MOF-clad FeTiO3: Synergistic suppression of material decomposition and capacity fading in lithium-ion battery anodes

Titanium iron oxide (FeTiO₃) has emerged as a promising anode material for lithium-ion batteries due to its distinctive octahedral structure, natural abundance, and high theoretical specific capacity. However, practical implementation has been hindered by significant capacity fading during cycling and structural instability under high current densities. In this study, we developed an innovative solution impregnation strategy to construct a metal-organic framework (MIL-100) protective layer on FeTiO₃ particles (denoted as FeTiO₃-MOF).

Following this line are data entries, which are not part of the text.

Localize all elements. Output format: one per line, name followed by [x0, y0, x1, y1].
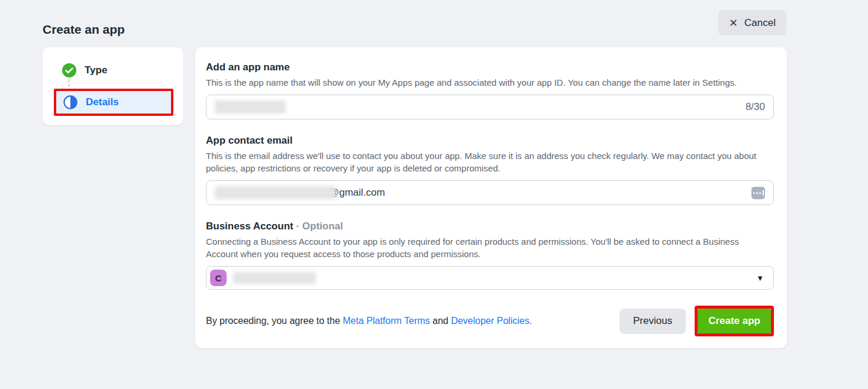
- cancel-button[interactable]: ✕ Cancel: [718, 10, 786, 35]
- contact-email-label: App contact email: [206, 135, 774, 147]
- stepper-connector: [43, 80, 183, 86]
- redacted-email-value: [215, 186, 336, 199]
- page-title: Create an app: [43, 22, 125, 37]
- stepper-card: Type Details: [43, 47, 183, 125]
- create-app-button[interactable]: Create app: [698, 309, 771, 333]
- autofill-icon[interactable]: [751, 187, 765, 199]
- business-account-avatar: C: [210, 270, 227, 286]
- form-footer: By proceeding, you agree to the Meta Pla…: [206, 306, 774, 336]
- close-icon: ✕: [729, 18, 738, 28]
- agreement-text: By proceeding, you agree to the Meta Pla…: [206, 316, 532, 326]
- contact-email-section: App contact email This is the email addr…: [206, 135, 774, 205]
- business-account-label: Business Account · Optional: [206, 221, 774, 232]
- business-account-section: Business Account · Optional Connecting a…: [206, 221, 774, 290]
- app-name-section: Add an app name This is the app name tha…: [206, 61, 774, 119]
- redacted-business-account-name: [233, 272, 316, 284]
- cancel-button-label: Cancel: [744, 17, 776, 29]
- app-name-label: Add an app name: [206, 61, 774, 73]
- contact-email-description: This is the email address we'll use to c…: [206, 150, 765, 174]
- stepper-item-details-label: Details: [86, 96, 119, 108]
- business-account-optional-label: · Optional: [293, 221, 343, 232]
- annotation-box-create-app: Create app: [695, 306, 774, 336]
- contact-email-input[interactable]: @gmail.com: [206, 180, 774, 205]
- email-visible-suffix: @gmail.com: [329, 187, 385, 199]
- half-circle-icon: [63, 95, 78, 109]
- stepper-item-type-label: Type: [85, 64, 107, 76]
- stepper-item-details[interactable]: Details: [56, 91, 171, 114]
- business-account-description: Connecting a Business Account to your ap…: [206, 235, 765, 260]
- app-name-char-counter: 8/30: [746, 101, 765, 113]
- create-app-page: Create an app ✕ Cancel Type Details: [0, 0, 868, 389]
- app-name-description: This is the app name that will show on y…: [206, 76, 765, 89]
- check-circle-icon: [62, 63, 76, 77]
- chevron-down-icon: ▼: [756, 274, 764, 283]
- meta-platform-terms-link[interactable]: Meta Platform Terms: [343, 316, 430, 326]
- stepper-item-type[interactable]: Type: [43, 63, 183, 77]
- developer-policies-link[interactable]: Developer Policies.: [451, 316, 532, 326]
- redacted-app-name-value: [215, 101, 286, 114]
- annotation-box-details: Details: [54, 89, 173, 116]
- business-account-dropdown[interactable]: C ▼: [206, 266, 774, 290]
- previous-button[interactable]: Previous: [619, 309, 686, 334]
- app-name-input[interactable]: 8/30: [206, 95, 774, 119]
- create-app-form-card: Add an app name This is the app name tha…: [195, 47, 787, 348]
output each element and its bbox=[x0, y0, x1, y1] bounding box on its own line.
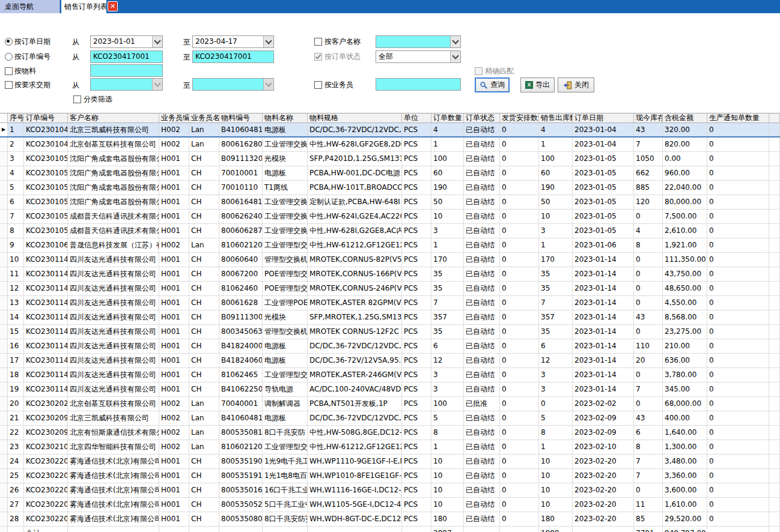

This engineered architecture effectively addresses two critical challenges: (1) suppressing active material dissolution and electrode pulverization through physical confinement, and (2) enhancing charge transfer kinetics via the formation of continuous conductive pathways. The optimized FeTiO₃-MOF composite demonstrates remarkable electrochemical performance, delivering a high reversible capacity of 1077.5 mAh g⁻¹ after 150 cycles at 0.1 A g⁻¹ and maintaining 222 mAh g⁻¹ after 1000 cycles at 1 A g⁻¹ - quadruple the capacity of pristine FeTiO₃ (59 mAh g⁻¹) under identical conditions. Systematic electrochemical analysis reveals significantly improved charge transfer characteristics and lithium-ion diffusion coefficients, effectively mitigating the rapid capacity decay typically observed at elevated current densities. More importantly, this work establishes a novel self-replenishment mechanism through the rational utilization of metal ions within the MOF matrix, which dynamically compensates for active material loss during prolonged cycling. The proposed surface engineering strategy provides an effective method for developing next-generation energy storage materials that combine high capacity with exceptional cycling stability.